Reward & Punishment:
by Christoph Hauert, Version 2.2, February 2005.
Punishment opportunities can create high incentives to cooperate in social dilemmas such as the Prisoner's Dilemma or the more general public goods game. However, punishment alone is unable to establish persistent cooperative behavior. Additional prerequisites must be met such as structured populations with limited local interactions or in the present case that individual carry some sort of reputation which indicates whether they will readily punish non-cooperative actions.
The assumption that the cooperative stage is immediately followed by a punishment stage results in four distinct strategic patterns: G1 social types that cooperate and punish defectors; G2 paradoxical or bully type that defects but nevertheless punishes defectors (this strategy is called paradoxical because it fares poorly against its own kin); G3 asocial type that neither cooperates nor punishes; and G4 mild types that cooperate but avoid the costly punishment. Through reputation, individuals may occasionally learn about the punishing type of the opponent. If the opponent does not punish, then G1 and G4 can temporarily switch to defection because they know that they can get away with it. Similarly, if the opponent does punish, then G2 and G3 can momentarily opt for cooperation to avoid punishment. Interestingly, it turns out that the former mechanism is much more important.
In well-mixed populations, punishment and reputation lead to a bi-stable situation where the initial configuration determines whether the population ends up in a social or asocial homogenous state. By adjusting the parameter values, the social state, in which individuals cooperate and punish defectors, can always become risk-dominant which means it has the larger basin of attraction than the asocial state where everybody defects and does not punish.
The applet below illustrates the different components. Along the bottom there are several buttons to control the execution and the speed of the simulations. Of particular importance are the Param button and the data views pop-up list on top. The former opens a new panel that allows to set and change various parameters concerning the game as well as the population structure. The latter displays the simulation data in different ways. Clicking on the examples below opens a new window with a larger applet and all parameters preset accordingly.
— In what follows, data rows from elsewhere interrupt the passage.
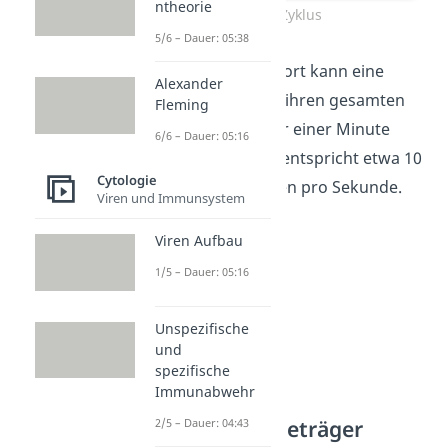
ntheorie
ATP-Zyklus
5/6 – Dauer: 05:38
Übrigens:
Beim Sport kann eine
Alexander
aktive Muskelzelle ihren gesamten
Fleming
ATP-Vorrat in unter einer Minute
6/6 – Dauer: 05:16
verbrauchen. Das entspricht etwa 10
Cytologie
Millionen Molekülen pro Sekunde.
Viren und Immunsystem
Viren Aufbau
1/5 – Dauer: 05:16
Unspezifische
und
spezifische
Immunabwehr
ATP als Energieträger
2/5 – Dauer: 04:43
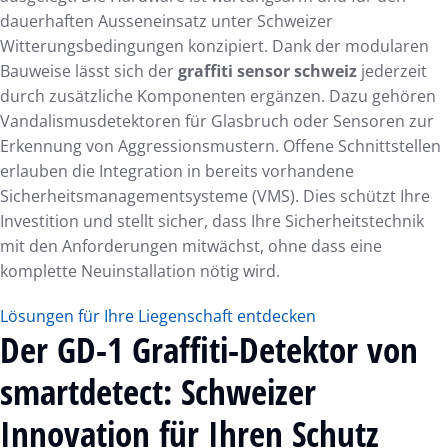
dauerhaften Ausseneinsatz unter Schweizer
Witterungsbedingungen konzipiert. Dank der modularen
Bauweise lässt sich der
graffiti sensor schweiz
jederzeit
durch zusätzliche Komponenten ergänzen. Dazu gehören
Vandalismusdetektoren für Glasbruch oder Sensoren zur
Erkennung von Aggressionsmustern. Offene Schnittstellen
erlauben die Integration in bereits vorhandene
Sicherheitsmanagementsysteme (VMS). Dies schützt Ihre
Investition und stellt sicher, dass Ihre Sicherheitstechnik
mit den Anforderungen mitwächst, ohne dass eine
komplette Neuinstallation nötig wird.
Lösungen für Ihre Liegenschaft entdecken
Der GD-1 Graffiti-Detektor von
smartdetect: Schweizer
Innovation für Ihren Schutz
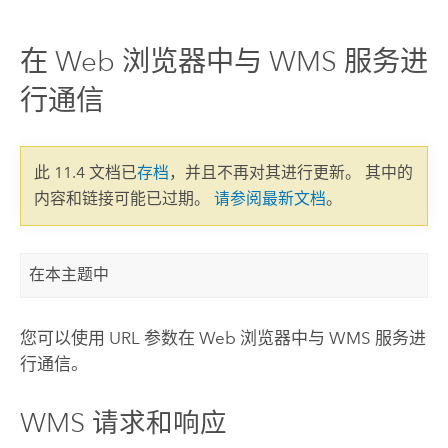
在 Web 浏览器中与 WMS 服务进
行通信
此 11.4 文档已
存档
，并且不再对其进行更新。 其中的
内容和链接可能已过期。
请参阅最新文档
。
在本主题中
您可以使用 URL 参数在 Web 浏览器中与 WMS 服务进
行通信。
WMS 请求和响应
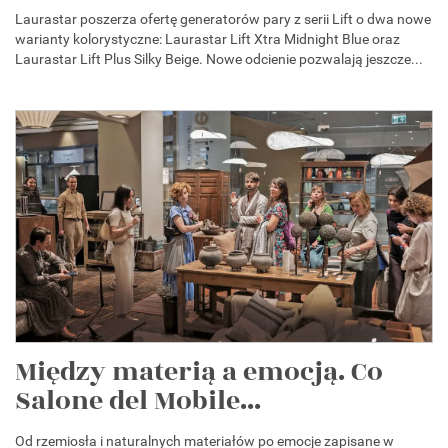
Laurastar poszerza ofertę generatorów pary z serii Lift o dwa nowe
warianty kolorystyczne: Laurastar Lift Xtra Midnight Blue oraz
Laurastar Lift Plus Silky Beige. Nowe odcienie pozwalają jeszcze...
Między materią a emocją. Co
Salone del Mobile...
Od rzemiosła i naturalnych materiałów po emocje zapisane w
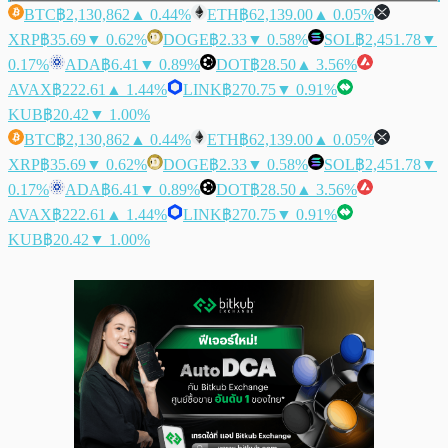
BTC
฿2,130,862
▲ 0.44%
ETH
฿62,139.00
▲ 0.05%
XRP
฿35.69
▼ 0.62%
DOGE
฿2.33
▼ 0.58%
SOL
฿2,451.78
▼
0.17%
ADA
฿6.41
▼ 0.89%
DOT
฿28.50
▲ 3.56%
AVAX
฿222.61
▲ 1.44%
LINK
฿270.75
▼ 0.91%
KUB
฿20.42
▼ 1.00%
BTC
฿2,130,862
▲ 0.44%
ETH
฿62,139.00
▲ 0.05%
XRP
฿35.69
▼ 0.62%
DOGE
฿2.33
▼ 0.58%
SOL
฿2,451.78
▼
0.17%
ADA
฿6.41
▼ 0.89%
DOT
฿28.50
▲ 3.56%
AVAX
฿222.61
▲ 1.44%
LINK
฿270.75
▼ 0.91%
KUB
฿20.42
▼ 1.00%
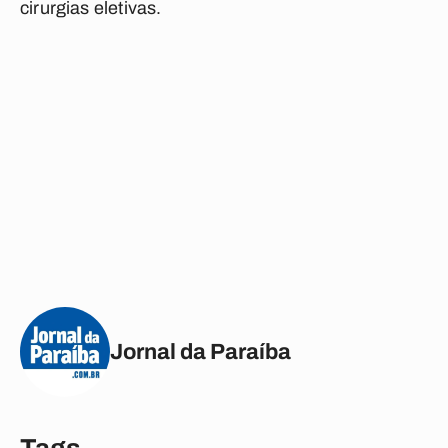
cirurgias eletivas.
Jornal da Paraíba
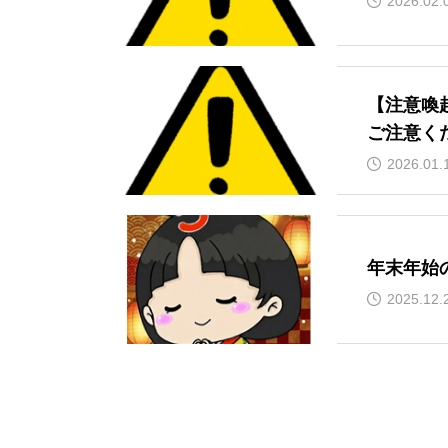
2026.02.
【注意喚
ご注意く
2026.01.
年末年始
2025.12.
|New social||New bully||New asocial||New mild|
Note: The pale strategy colors are very useful to get an intuition of the activitiy in the system. The shades of grey of the payoff scale are augmented by blueish and reddish shades, which indicate the payoffs for mutual cooperation and defection, respectively.
|Params||Pop up panel to set various parameters.|
|Views||Pop up list of different data presentations.|
|Slider||Idle time between updates. On the right your CPU clock determines the update speed while on the left updates are made roughly once per second.|
|Mouse||Mouse clicks on the graphics panels generally start, resume or stop the simulations.|
|Structure - Strategy||Snapshot of the spatial arrangement of strategies. Mouse clicks cyclically change the strategy of the respective site for the preparation of custom initial configurations.|
|Mean frequency||Time evolution of the strategy frequencies.|
|Simplex S4||Frequencies plotted on a manifold of the simplex S4. Mouse clicks set the initial frequencies of strategies (the manifold k is determined by the initial frequencies set on the parameter panel).|
|Structure - Fitness||Snapshot of the spatial distribution of payoffs.|
|Mean Fitness||Time evolution of the mean payoff of each strategy together with the average population payoff.|
|Histogram - Fitness||Histogram of payoffs for each strategy.|
The list below is restricted to the few parameters particularly related to punishment and reputation in public goods game. Follow the link for a complete list and descriptions of all other parameters e.g. referring to update mechanisms of players and the population.
- multiplication factor r of public good.
- cost of cooperation c (investment into public good).
- fine imposed on defecting co-player through punishment.
- punishment is costly and the punisher has to bear these costs.
- Rep. Mu:
- reputation - probability to learn that all co-players are non-punishers and taking advantage of this knowledge by temporarily switching to defection.
- Rep. Nu:
- reputation - probability to learn that at least one co-players punishes and taking advantage of this information to avoid punishment by temporarily switching to cooperation.
- Init coop/punish, init coop/none, init defect/punish, init defect/none:
- initial fractions of the social (cooperate and punish, G1), mild (cooperate but do not punish, G4), bully/paradoxical (defect and punish, G2) and rational (defect, don't punish, G3) strategies. If this does not add up to 100%, the values are scaled accordingly.